**Task statement**
Locate every line in the records below that holds the word "Napoli" and return each one.

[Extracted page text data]
|---|
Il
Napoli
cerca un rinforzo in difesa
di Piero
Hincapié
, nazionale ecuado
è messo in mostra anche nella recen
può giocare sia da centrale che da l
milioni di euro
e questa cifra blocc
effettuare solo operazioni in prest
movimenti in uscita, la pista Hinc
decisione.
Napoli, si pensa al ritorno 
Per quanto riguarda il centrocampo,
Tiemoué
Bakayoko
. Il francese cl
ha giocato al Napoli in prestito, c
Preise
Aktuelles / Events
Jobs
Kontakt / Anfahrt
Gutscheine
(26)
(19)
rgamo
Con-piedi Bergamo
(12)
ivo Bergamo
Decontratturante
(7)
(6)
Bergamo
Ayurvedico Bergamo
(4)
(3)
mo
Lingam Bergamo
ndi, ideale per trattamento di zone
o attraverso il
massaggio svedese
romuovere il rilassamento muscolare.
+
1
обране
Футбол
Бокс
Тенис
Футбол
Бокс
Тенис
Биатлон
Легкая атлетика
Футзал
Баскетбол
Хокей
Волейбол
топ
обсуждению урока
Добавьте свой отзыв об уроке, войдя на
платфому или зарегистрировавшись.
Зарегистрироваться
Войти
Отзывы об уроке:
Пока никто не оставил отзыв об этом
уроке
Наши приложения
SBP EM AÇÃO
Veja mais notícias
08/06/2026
|---|
**Finished task**
Napoli
Napoli, si pensa al ritorno 
ha giocato al Napoli in prestito, c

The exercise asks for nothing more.